Toroid-w-hole.3dm (123.9 KB)
I created a washer that I will print, but after it was complete, I decided that I wanted to make it a little more compressible. I decided to revolve a circle to create a solid toroid and then subtract it from my washer using Boolean difference. I was surprised when it failed. I know that I can add a circle to a section and revolve it to achieve the desired result, but why can’t I just subtract the ‘donut’ ?
Boolean difference works with solids but you have surfaces, not solids, which is why it isn’t working for you.
You will also find that you cannot Boolean out a completely enclosed void within a solid (there are other posts that explain this).

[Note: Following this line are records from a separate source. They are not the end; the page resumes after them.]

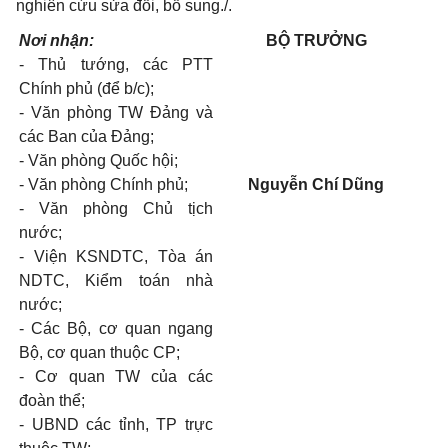
nghiên cứu sửa đổi, bổ sung./.
Nơi nhận:
BỘ TRƯỞNG
-
Thủ tướng, các PTT
Chính phủ (để b/c);
-
Văn phòng TW Đảng và
các Ban của Đảng;
-
Văn phòng Quốc hội;
-
Văn phòng Chính phủ;
Nguyễn Chí Dũng
-
Văn phòng Chủ tịch
nước;
-
Viện KSNDTC, Tòa án
NDTC, Kiểm toán nhà
nước;
-
Các Bộ, cơ quan ngang
Bộ, cơ quan thuộc CP;
-
Cơ quan TW của các
đoàn thể;
-
UBND
các tỉnh, TP trực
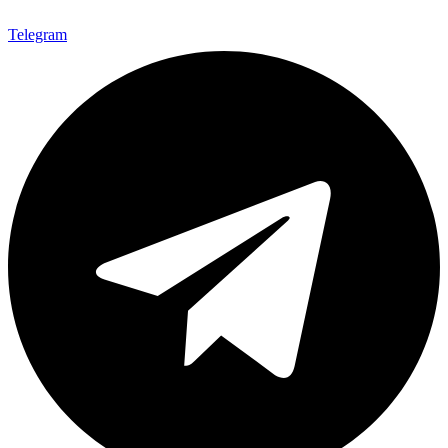
Telegram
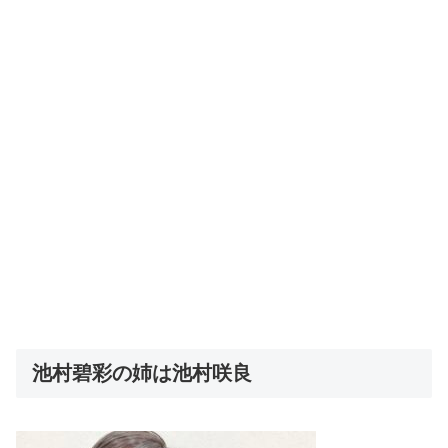
池村碧彩の姉は池村咲良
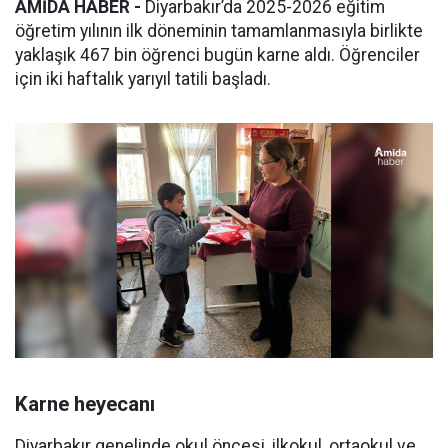
AMİDA HABER -
Diyarbakır’da 2025-2026 eğitim
öğretim yılının ilk döneminin tamamlanmasıyla birlikte
yaklaşık 467 bin öğrenci bugün karne aldı. Öğrenciler
için iki haftalık yarıyıl tatili başladı.
Karne heyecanı
Diyarbakır genelinde okul öncesi, ilkokul, ortaokul ve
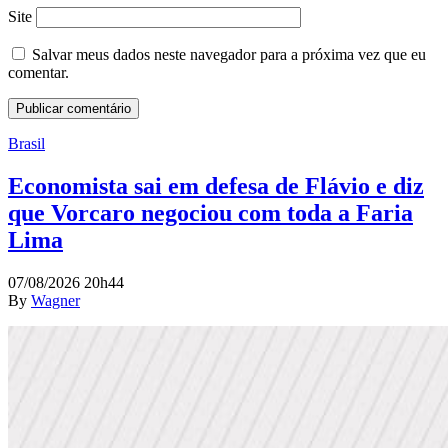
Site
Salvar meus dados neste navegador para a próxima vez que eu
comentar.
Brasil
Economista sai em defesa de Flávio e diz
que Vorcaro negociou com toda a Faria
Lima
07/08/2026 20h44
By
Wagner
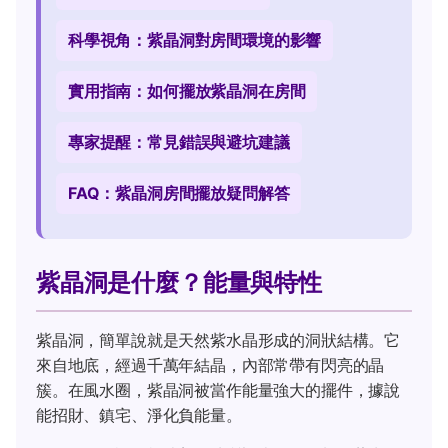
科學視角：紫晶洞對房間環境的影響
實用指南：如何擺放紫晶洞在房間
專家提醒：常見錯誤與避坑建議
FAQ：紫晶洞房間擺放疑問解答
紫晶洞是什麼？能量與特性
紫晶洞，簡單說就是天然紫水晶形成的洞狀結構。它
來自地底，經過千萬年結晶，內部常帶有閃亮的晶
簇。在風水圈，紫晶洞被當作能量強大的擺件，據說
能招財、鎮宅、淨化負能量。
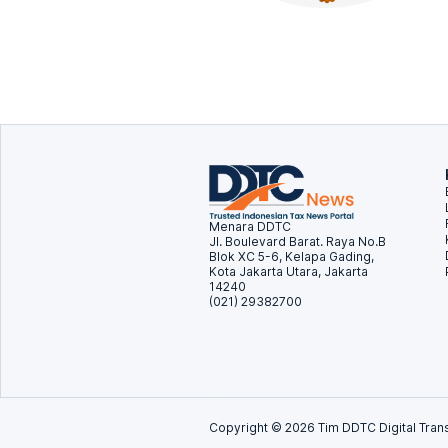
Menara DDTC
Jl. Boulevard Barat. Raya No.B
Blok XC 5-6, Kelapa Gading,
Kota Jakarta Utara, Jakarta
14240
(021) 29382700
Copyright ©
2026
Tim DDTC Digital Trans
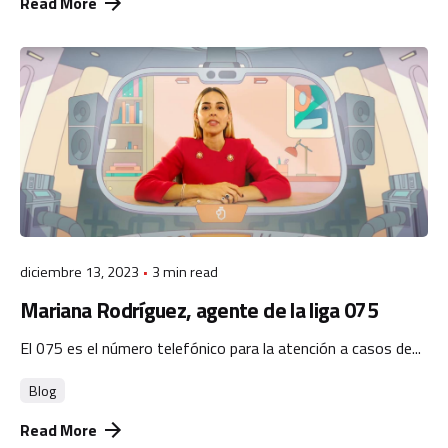
Read More
diciembre 13, 2023
3 min read
Mariana Rodríguez, agente de la liga 075
El 075 es el número telefónico para la atención a casos de...
Blog
Read More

To get a void anchored in your washer, create a solid comprising the bottom half only. Then mirror that to make the top half. punch a tiny hole through one half by subtracting a cylinder so that you link the inner curved surface to the outer, then union the top and bottom halves. The wall of the tiny hole will be enough to make the void work and shouldn’t impact the printing.
Toroid-w-hole (2).3dm (346.4 KB)
is not possible to use booleans if the surfaces are not intersected, having one solid inside another is not an intersection. you can use boolean in open surfaces if the intersections are closed curves btw.

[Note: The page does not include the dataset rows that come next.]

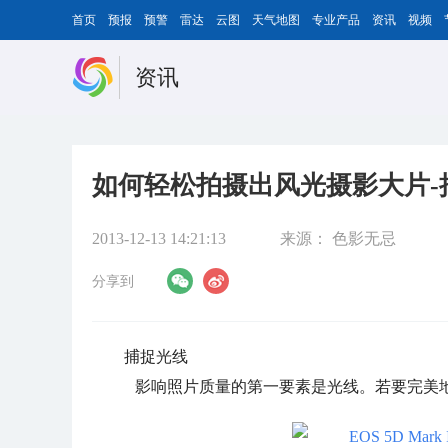
首页
预报
预警
雷达
云图
天气地图
专业产品
资讯
视频
资讯
如何轻松拍摄出风光摄影大片-
2013-12-13 14:21:13
来源：
色影无忌
分享到
捕捉光线
影响照片质量的第一要素是光线。若要完美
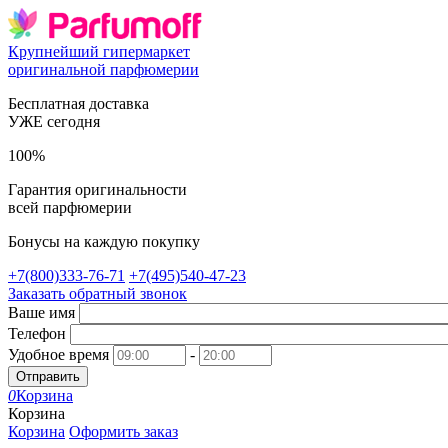
Крупнейший гипермаркет
оригинальной парфюмерии
Бесплатная доставка
УЖЕ сегодня
100%
Гарантия оригинальности
всей парфюмерии
Бонусы на каждую покупку
+7(800)333-76-71
+7(495)540-47-23
Заказать обратный звонок
Ваше имя
Телефон
Удобное время
-
Отправить
0
Корзина
Корзина
Корзина
Оформить заказ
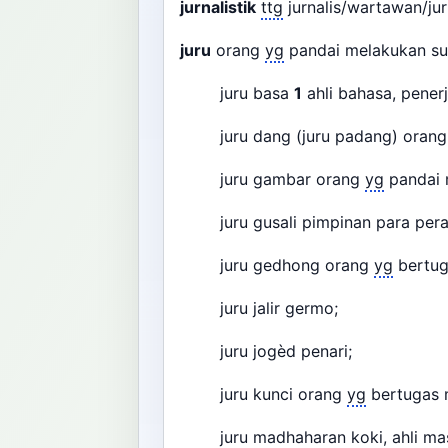
jurnalistik
ttg
jurnalis/wartawan/ju
juru
orang
yg
pandai melakukan su
juru basa
1
ahli bahasa, pener
juru dang (juru padang) oran
juru gambar orang
yg
pandai 
juru gusali pimpinan para peraj
juru gedhong orang
yg
bertu
juru jalir germo;
juru jogèd penari;
juru kunci orang
yg
bertugas 
juru madhaharan koki, ahli ma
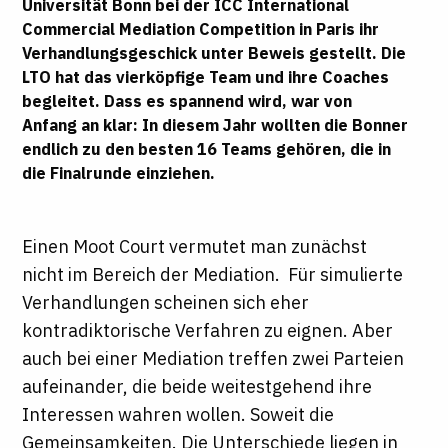
Universität Bonn bei der ICC International
Commercial Mediation Competition in Paris ihr
Verhandlungsgeschick unter Beweis gestellt. Die
LTO hat das vierköpfige Team und ihre Coaches
begleitet. Dass es spannend wird, war von
Anfang an klar: In diesem Jahr wollten die Bonner
endlich zu den besten 16 Teams gehören, die in
die Finalrunde einziehen.
Einen Moot Court vermutet man zunächst
nicht im Bereich der Mediation. Für simulierte
Verhandlungen scheinen sich eher
kontradiktorische Verfahren zu eignen. Aber
auch bei einer Mediation treffen zwei Parteien
aufeinander, die beide weitestgehend ihre
Interessen wahren wollen. Soweit die
Gemeinsamkeiten. Die Unterschiede liegen in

anyway if it is only for printing just export as stl and the slicer normally recognizes the inner volume as hollow of the exterior part.
In my experience the void is filled (Form 2 printer).
Caution is recommended as the parts are them much heavier and sometimes fail and fall into the resin tank.
Add extra supports just to be safe.
If you flip the normals on the inner mesh, the slicer should recognize that’s the ‘inner outside’ of the part, otherwise it would probably just see it as an overlapping mesh to be combined. Of course that’s not hugely necessary for 3D printing, you can just use the wall thickness and infill settings in the slicer.